Copy every record that appears below, exactly as it stands.

┏━━

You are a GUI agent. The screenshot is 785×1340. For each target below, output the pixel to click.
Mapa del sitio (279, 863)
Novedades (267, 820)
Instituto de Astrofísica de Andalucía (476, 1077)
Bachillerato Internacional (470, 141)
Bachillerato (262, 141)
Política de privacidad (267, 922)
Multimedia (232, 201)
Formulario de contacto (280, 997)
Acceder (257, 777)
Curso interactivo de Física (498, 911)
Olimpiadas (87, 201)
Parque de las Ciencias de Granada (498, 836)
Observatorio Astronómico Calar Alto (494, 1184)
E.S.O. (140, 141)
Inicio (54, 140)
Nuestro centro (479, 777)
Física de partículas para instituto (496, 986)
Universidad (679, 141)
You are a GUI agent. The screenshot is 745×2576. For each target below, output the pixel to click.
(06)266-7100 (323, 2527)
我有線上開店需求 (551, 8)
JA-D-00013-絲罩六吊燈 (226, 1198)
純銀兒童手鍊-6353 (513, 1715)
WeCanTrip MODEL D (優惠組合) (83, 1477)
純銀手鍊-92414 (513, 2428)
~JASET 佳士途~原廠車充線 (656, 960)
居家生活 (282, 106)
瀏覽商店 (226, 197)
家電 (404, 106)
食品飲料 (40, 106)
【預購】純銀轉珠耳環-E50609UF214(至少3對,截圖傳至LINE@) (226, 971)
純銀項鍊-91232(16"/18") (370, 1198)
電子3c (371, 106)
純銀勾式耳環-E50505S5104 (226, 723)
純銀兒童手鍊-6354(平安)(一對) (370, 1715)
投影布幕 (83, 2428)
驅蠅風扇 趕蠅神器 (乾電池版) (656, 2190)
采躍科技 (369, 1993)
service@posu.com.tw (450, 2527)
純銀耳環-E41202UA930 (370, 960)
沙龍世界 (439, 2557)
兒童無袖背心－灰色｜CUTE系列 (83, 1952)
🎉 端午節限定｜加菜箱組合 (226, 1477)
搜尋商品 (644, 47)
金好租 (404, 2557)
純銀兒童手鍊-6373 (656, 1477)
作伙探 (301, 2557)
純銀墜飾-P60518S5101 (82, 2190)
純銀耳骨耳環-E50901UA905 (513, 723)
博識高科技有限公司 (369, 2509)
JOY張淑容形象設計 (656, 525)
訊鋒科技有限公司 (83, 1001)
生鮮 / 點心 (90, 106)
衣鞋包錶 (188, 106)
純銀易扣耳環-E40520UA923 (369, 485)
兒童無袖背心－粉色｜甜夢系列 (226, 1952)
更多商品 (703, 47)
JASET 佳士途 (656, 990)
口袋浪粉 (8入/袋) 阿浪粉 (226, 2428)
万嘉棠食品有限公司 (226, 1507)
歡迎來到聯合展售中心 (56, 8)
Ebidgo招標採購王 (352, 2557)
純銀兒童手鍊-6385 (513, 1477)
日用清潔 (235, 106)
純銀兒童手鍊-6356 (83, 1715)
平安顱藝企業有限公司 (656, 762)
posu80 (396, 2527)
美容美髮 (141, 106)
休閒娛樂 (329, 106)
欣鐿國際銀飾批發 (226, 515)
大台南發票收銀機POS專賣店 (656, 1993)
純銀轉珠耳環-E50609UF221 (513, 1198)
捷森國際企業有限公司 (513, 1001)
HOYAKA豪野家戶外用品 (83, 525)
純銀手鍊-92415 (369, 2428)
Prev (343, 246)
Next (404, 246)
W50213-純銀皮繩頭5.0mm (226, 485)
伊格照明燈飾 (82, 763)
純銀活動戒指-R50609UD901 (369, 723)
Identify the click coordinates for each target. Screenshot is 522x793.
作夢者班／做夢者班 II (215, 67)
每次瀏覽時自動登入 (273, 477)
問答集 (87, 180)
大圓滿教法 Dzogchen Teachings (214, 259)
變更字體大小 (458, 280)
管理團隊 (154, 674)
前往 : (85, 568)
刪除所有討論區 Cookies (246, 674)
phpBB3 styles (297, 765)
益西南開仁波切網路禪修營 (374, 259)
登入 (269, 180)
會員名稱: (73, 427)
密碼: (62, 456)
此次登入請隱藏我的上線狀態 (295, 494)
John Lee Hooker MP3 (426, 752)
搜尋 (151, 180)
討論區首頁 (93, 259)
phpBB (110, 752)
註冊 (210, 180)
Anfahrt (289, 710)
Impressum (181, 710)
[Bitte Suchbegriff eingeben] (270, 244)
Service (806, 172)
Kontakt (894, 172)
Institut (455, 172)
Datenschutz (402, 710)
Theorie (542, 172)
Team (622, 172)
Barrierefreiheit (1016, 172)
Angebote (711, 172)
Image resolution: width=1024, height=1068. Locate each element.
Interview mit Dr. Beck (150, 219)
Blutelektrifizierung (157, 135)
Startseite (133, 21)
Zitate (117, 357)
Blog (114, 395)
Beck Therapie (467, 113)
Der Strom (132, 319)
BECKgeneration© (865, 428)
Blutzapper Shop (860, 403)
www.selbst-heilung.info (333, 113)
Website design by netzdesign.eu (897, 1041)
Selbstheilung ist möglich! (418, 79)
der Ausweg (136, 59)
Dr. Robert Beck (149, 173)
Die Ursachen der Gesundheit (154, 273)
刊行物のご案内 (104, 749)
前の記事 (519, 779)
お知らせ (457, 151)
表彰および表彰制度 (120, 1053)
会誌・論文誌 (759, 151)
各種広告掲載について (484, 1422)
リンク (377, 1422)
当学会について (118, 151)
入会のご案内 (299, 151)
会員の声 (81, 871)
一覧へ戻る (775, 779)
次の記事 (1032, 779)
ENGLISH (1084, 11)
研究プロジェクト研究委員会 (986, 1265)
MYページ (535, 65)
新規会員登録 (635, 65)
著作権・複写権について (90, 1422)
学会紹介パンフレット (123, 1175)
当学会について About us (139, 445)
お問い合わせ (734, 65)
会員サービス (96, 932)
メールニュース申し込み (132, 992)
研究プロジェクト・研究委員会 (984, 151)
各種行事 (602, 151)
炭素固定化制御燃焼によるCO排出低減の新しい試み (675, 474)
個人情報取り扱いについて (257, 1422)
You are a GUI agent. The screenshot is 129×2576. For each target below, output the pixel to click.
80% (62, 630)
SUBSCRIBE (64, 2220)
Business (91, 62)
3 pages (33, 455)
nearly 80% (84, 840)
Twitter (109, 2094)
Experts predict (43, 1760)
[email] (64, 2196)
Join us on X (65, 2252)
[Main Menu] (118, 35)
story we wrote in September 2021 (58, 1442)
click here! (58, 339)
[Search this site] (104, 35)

┗━━

== OUTPUT FOR THIS EXERCISE ==
You are a GUI agent. The screenshot is 785×1340. For each target below, output the pixel to click.
Mapa del sitio (279, 863)
Novedades (267, 820)
Instituto de Astrofísica de Andalucía (476, 1077)
Bachillerato Internacional (470, 141)
Bachillerato (262, 141)
Política de privacidad (267, 922)
Multimedia (232, 201)
Formulario de contacto (280, 997)
Acceder (257, 777)
Curso interactivo de Física (498, 911)
Olimpiadas (87, 201)
Parque de las Ciencias de Granada (498, 836)
Observatorio Astronómico Calar Alto (494, 1184)
E.S.O. (140, 141)
Inicio (54, 140)
Nuestro centro (479, 777)
Física de partículas para instituto (496, 986)
Universidad (679, 141)
You are a GUI agent. The screenshot is 745×2576. For each target below, output the pixel to click.
(06)266-7100 (323, 2527)
我有線上開店需求 (551, 8)
JA-D-00013-絲罩六吊燈 (226, 1198)
純銀兒童手鍊-6353 (513, 1715)
WeCanTrip MODEL D (優惠組合) (83, 1477)
純銀手鍊-92414 (513, 2428)
~JASET 佳士途~原廠車充線 (656, 960)
居家生活 (282, 106)
瀏覽商店 (226, 197)
家電 (404, 106)
食品飲料 (40, 106)
【預購】純銀轉珠耳環-E50609UF214(至少3對,截圖傳至LINE@) (226, 971)
純銀項鍊-91232(16"/18") (370, 1198)
電子3c (371, 106)
純銀勾式耳環-E50505S5104 (226, 723)
純銀兒童手鍊-6354(平安)(一對) (370, 1715)
投影布幕 (83, 2428)
驅蠅風扇 趕蠅神器 (乾電池版) (656, 2190)
采躍科技 (369, 1993)
service@posu.com.tw (450, 2527)
純銀耳環-E41202UA930 (370, 960)
沙龍世界 (439, 2557)
兒童無袖背心－灰色｜CUTE系列 (83, 1952)
🎉 端午節限定｜加菜箱組合 (226, 1477)
搜尋商品 (644, 47)
金好租 (404, 2557)
純銀兒童手鍊-6373 (656, 1477)
作伙探 (301, 2557)
純銀墜飾-P60518S5101 (82, 2190)
純銀耳骨耳環-E50901UA905 (513, 723)
博識高科技有限公司 (369, 2509)
JOY張淑容形象設計 (656, 525)
訊鋒科技有限公司 (83, 1001)
生鮮 / 點心 (90, 106)
衣鞋包錶 (188, 106)
純銀易扣耳環-E40520UA923 (369, 485)
兒童無袖背心－粉色｜甜夢系列 (226, 1952)
更多商品 (703, 47)
JASET 佳士途 (656, 990)
口袋浪粉 (8入/袋) 阿浪粉 (226, 2428)
万嘉棠食品有限公司 (226, 1507)
歡迎來到聯合展售中心 (56, 8)
Ebidgo招標採購王 (352, 2557)
純銀兒童手鍊-6385 (513, 1477)
日用清潔 (235, 106)
純銀兒童手鍊-6356 (83, 1715)
平安顱藝企業有限公司 (656, 762)
posu80 (396, 2527)
美容美髮 (141, 106)
休閒娛樂 (329, 106)
欣鐿國際銀飾批發 (226, 515)
大台南發票收銀機POS專賣店 (656, 1993)
純銀轉珠耳環-E50609UF221 (513, 1198)
捷森國際企業有限公司 (513, 1001)
HOYAKA豪野家戶外用品 (83, 525)
純銀手鍊-92415 (369, 2428)
Prev (343, 246)
Next (404, 246)
W50213-純銀皮繩頭5.0mm (226, 485)
伊格照明燈飾 (82, 763)
純銀活動戒指-R50609UD901 (369, 723)
Identify the click coordinates for each target. Screenshot is 522x793.
作夢者班／做夢者班 II (215, 67)
每次瀏覽時自動登入 (273, 477)
問答集 (87, 180)
大圓滿教法 Dzogchen Teachings (214, 259)
變更字體大小 (458, 280)
管理團隊 (154, 674)
前往 : (85, 568)
刪除所有討論區 Cookies (246, 674)
phpBB3 styles (297, 765)
益西南開仁波切網路禪修營 (374, 259)
登入 (269, 180)
會員名稱: (73, 427)
密碼: (62, 456)
此次登入請隱藏我的上線狀態 (295, 494)
John Lee Hooker MP3 (426, 752)
搜尋 (151, 180)
討論區首頁 (93, 259)
phpBB (110, 752)
註冊 (210, 180)
Anfahrt (289, 710)
Impressum (181, 710)
[Bitte Suchbegriff eingeben] (270, 244)
Service (806, 172)
Kontakt (894, 172)
Institut (455, 172)
Datenschutz (402, 710)
Theorie (542, 172)
Team (622, 172)
Barrierefreiheit (1016, 172)
Angebote (711, 172)
Image resolution: width=1024, height=1068. Locate each element.
Interview mit Dr. Beck (150, 219)
Blutelektrifizierung (157, 135)
Startseite (133, 21)
Zitate (117, 357)
Blog (114, 395)
Beck Therapie (467, 113)
Der Strom (132, 319)
BECKgeneration© (865, 428)
Blutzapper Shop (860, 403)
www.selbst-heilung.info (333, 113)
Website design by netzdesign.eu (897, 1041)
Selbstheilung ist möglich! (418, 79)
der Ausweg (136, 59)
Dr. Robert Beck (149, 173)
Die Ursachen der Gesundheit (154, 273)
刊行物のご案内 (104, 749)
前の記事 (519, 779)
お知らせ (457, 151)
表彰および表彰制度 (120, 1053)
会誌・論文誌 (759, 151)
各種広告掲載について (484, 1422)
リンク (377, 1422)
当学会について (118, 151)
入会のご案内 (299, 151)
会員の声 (81, 871)
一覧へ戻る (775, 779)
次の記事 (1032, 779)
ENGLISH (1084, 11)
研究プロジェクト研究委員会 (986, 1265)
MYページ (535, 65)
新規会員登録 (635, 65)
著作権・複写権について (90, 1422)
学会紹介パンフレット (123, 1175)
当学会について About us (139, 445)
お問い合わせ (734, 65)
会員サービス (96, 932)
メールニュース申し込み (132, 992)
研究プロジェクト・研究委員会 (984, 151)
各種行事 (602, 151)
炭素固定化制御燃焼によるCO排出低減の新しい試み (675, 474)
個人情報取り扱いについて (257, 1422)
You are a GUI agent. The screenshot is 129×2576. For each target below, output the pixel to click.
80% (62, 630)
SUBSCRIBE (64, 2220)
Business (91, 62)
3 pages (33, 455)
nearly 80% (84, 840)
Twitter (109, 2094)
Experts predict (43, 1760)
[email] (64, 2196)
Join us on X (65, 2252)
[Main Menu] (118, 35)
story we wrote in September 2021 (58, 1442)
click here! (58, 339)
[Search this site] (104, 35)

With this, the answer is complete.